From the line containing "August 24, 2024" to the end of the records below, both included, every line should be repeated exactly; pictures should be dropped.

Data under study: Begin

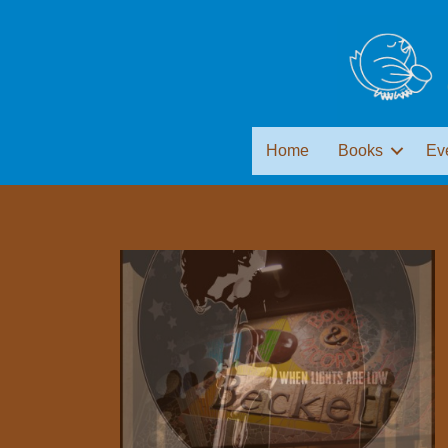
Home
Books
Ev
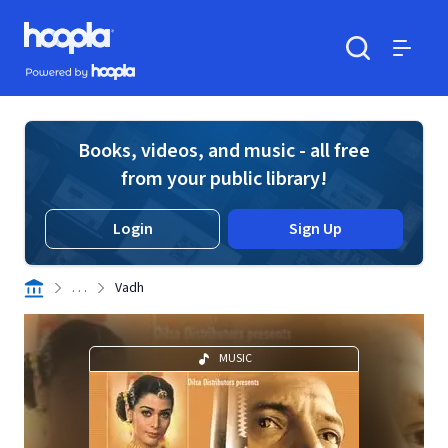
Skip to main content
Hoopla logo
Powered by Hoopla
Search
Menu
Books, videos, and music - all free
from your public library!
Login
Sign Up
. . .
Vadh
MUSIC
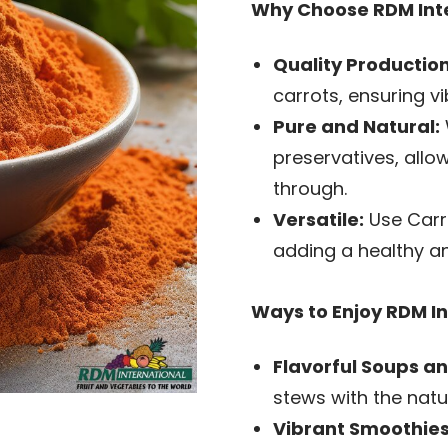
Why Choose RDM Inte
Quality Production
carrots, ensuring vi
Pure and Natural:
preservatives, allo
through.
Versatile:
Use Carr
adding a healthy a
Ways to Enjoy RDM I
Flavorful Soups a
stews with the natu
Vibrant Smoothies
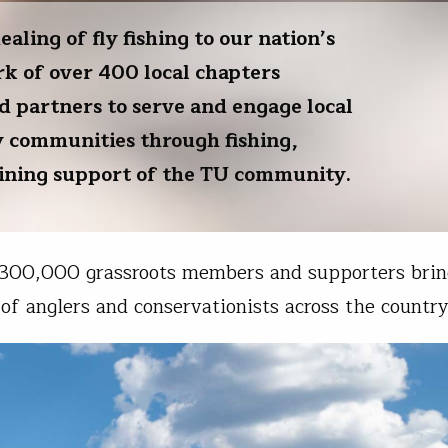
ling of fly fishing to our nation’s
k of over 400 local chapters
d partners to serve and engage local
y communities through fishing,
aining support of the TU community.
 300,000 grassroots members and supporters brin
of anglers and conservationists across the country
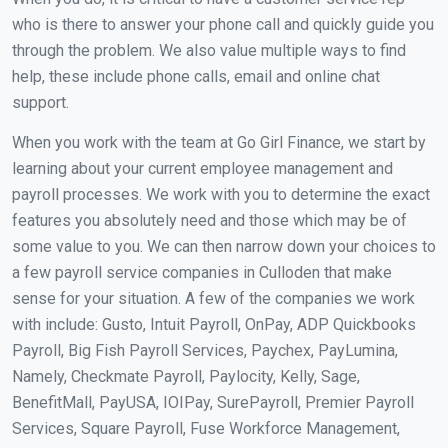
who is there to answer your phone call and quickly guide you
through the problem. We also value multiple ways to find
help, these include phone calls, email and online chat
support.
When you work with the team at Go Girl Finance, we start by
learning about your current employee management and
payroll processes. We work with you to determine the exact
features you absolutely need and those which may be of
some value to you. We can then narrow down your choices to
a few payroll service companies in Culloden that make
sense for your situation. A few of the companies we work
with include: Gusto, Intuit Payroll, OnPay, ADP Quickbooks
Payroll, Big Fish Payroll Services, Paychex, PayLumina,
Namely, Checkmate Payroll, Paylocity, Kelly, Sage,
BenefitMall, PayUSA, IOIPay, SurePayroll, Premier Payroll
Services, Square Payroll, Fuse Workforce Management,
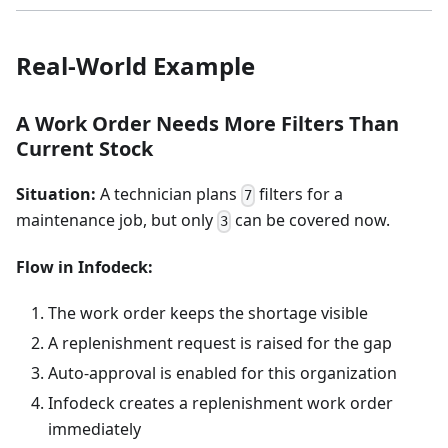
Real-World Example
A Work Order Needs More Filters Than
Current Stock
Situation:
A technician plans
filters for a
7
maintenance job, but only
can be covered now.
3
Flow in Infodeck:
The work order keeps the shortage visible
A replenishment request is raised for the gap
Auto-approval is enabled for this organization
Infodeck creates a replenishment work order
immediately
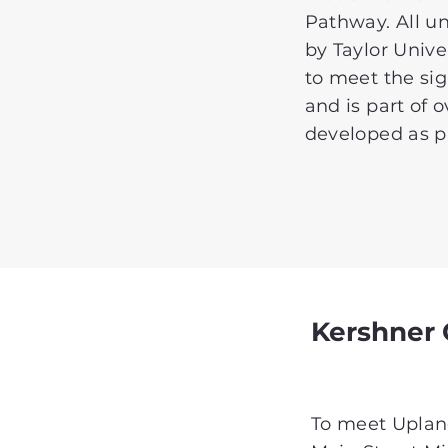
Pathway. All uni
by Taylor Unive
to meet the sig
and is part of 
developed as pa
Kershner
To meet Upland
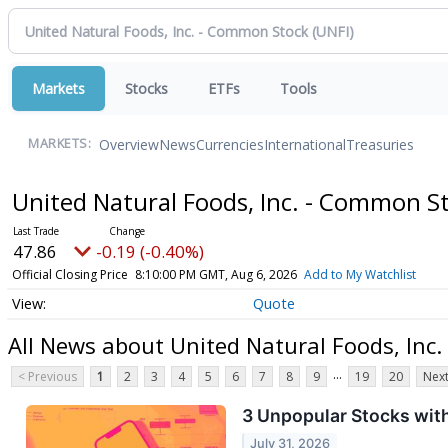
Markets
Stocks
ETFs
Tools
Overview
News
Currencies
International
Treasuries
MARKETS:
United Natural Foods, Inc. - Common S
47.86
-0.19 (-0.40%)
Official Closing Price
8:10:00 PM GMT, Aug 6, 2026
Add to My Watchlist
Quote
All News about United Natural Foods, Inc
...
< Previous
1
2
3
4
5
6
7
8
9
19
20
Next
3 Unpopular Stocks wit
July 31, 2026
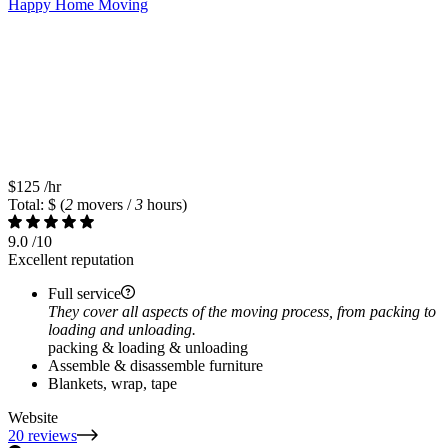
Happy Home Moving
$125
/hr
Total: $
(
2
movers /
3
hours)
9.0
/10
Excellent reputation
Full service
They cover all aspects of the moving process, from packing to
loading and unloading.
packing & loading & unloading
Assemble & disassemble furniture
Blankets, wrap, tape
Website
20 reviews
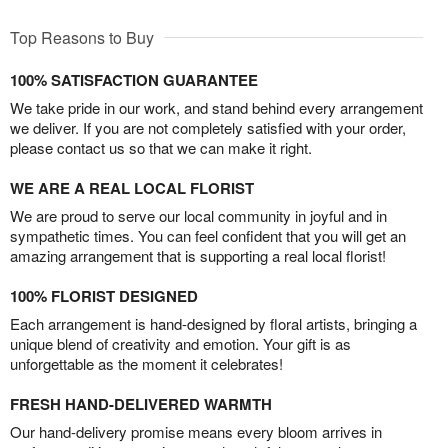
Top Reasons to Buy
100% SATISFACTION GUARANTEE
We take pride in our work, and stand behind every arrangement
we deliver. If you are not completely satisfied with your order,
please contact us so that we can make it right.
WE ARE A REAL LOCAL FLORIST
We are proud to serve our local community in joyful and in
sympathetic times. You can feel confident that you will get an
amazing arrangement that is supporting a real local florist!
100% FLORIST DESIGNED
Each arrangement is hand-designed by floral artists, bringing a
unique blend of creativity and emotion. Your gift is as
unforgettable as the moment it celebrates!
FRESH HAND-DELIVERED WARMTH
Our hand-delivery promise means every bloom arrives in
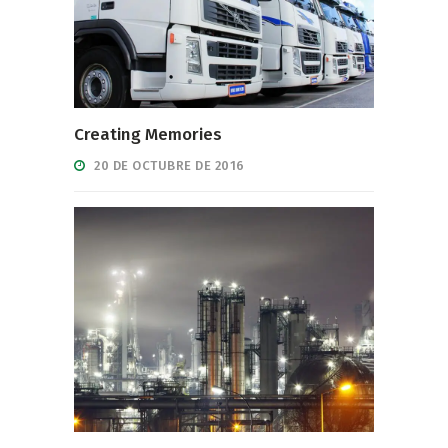
Creating Memories
20 DE OCTUBRE DE 2016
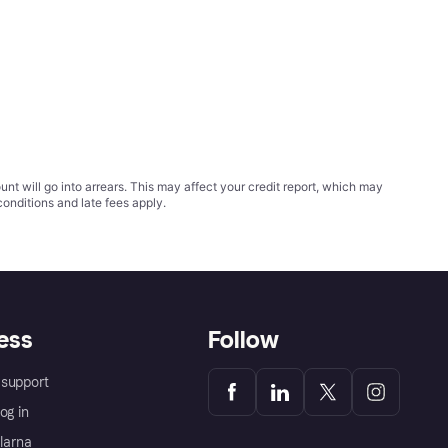
t will go into arrears. This may affect your credit report, which may
conditions
and late fees apply.
ess
Follow
support
og in
Klarna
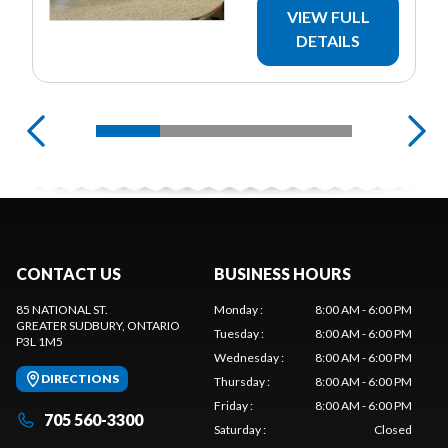
VIEW FULL
DETAILS
CONTACT US
BUSINESS HOURS
85 NATIONAL ST.
Monday
:
8:00 AM - 6:00 PM
GREATER SUDBURY
, ONTARIO
Tuesday
:
8:00 AM - 6:00 PM
P3L 1M5
Wednesday
:
8:00 AM - 6:00 PM
DIRECTIONS
Thursday
:
8:00 AM - 6:00 PM
Friday
:
8:00 AM - 6:00 PM
705 560-3300
Saturday
:
Closed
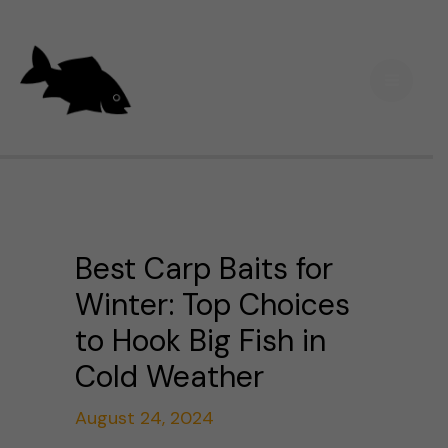
Skip
Main
to
Men
content
Best Carp Baits for
Winter: Top Choices
to Hook Big Fish in
Cold Weather
August 24, 2024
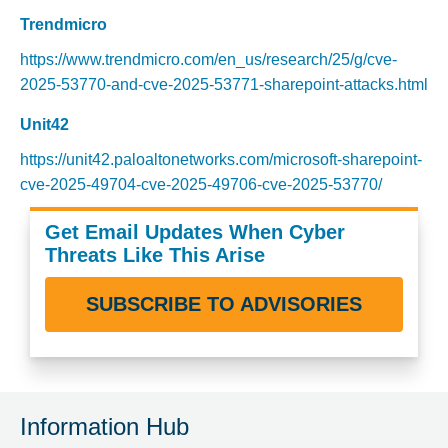
Trendmicro
https://www.trendmicro.com/en_us/research/25/g/cve-
2025-53770-and-cve-2025-53771-sharepoint-attacks.html
Unit42
https://unit42.paloaltonetworks.com/microsoft-sharepoint-
cve-2025-49704-cve-2025-49706-cve-2025-53770/
Get Email Updates When Cyber
Threats Like This Arise
SUBSCRIBE TO ADVISORIES
Information Hub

Data under study: End

## Answer section
August 24, 2024
Trendmicro
https://www.trendmicro.com/en_us/research/25/g/cve-
2025-53770-and-cve-2025-53771-sharepoint-attacks.html
Unit42
https://unit42.paloaltonetworks.com/microsoft-sharepoint-
cve-2025-49704-cve-2025-49706-cve-2025-53770/
Get Email Updates When Cyber
Threats Like This Arise
SUBSCRIBE TO ADVISORIES
Information Hub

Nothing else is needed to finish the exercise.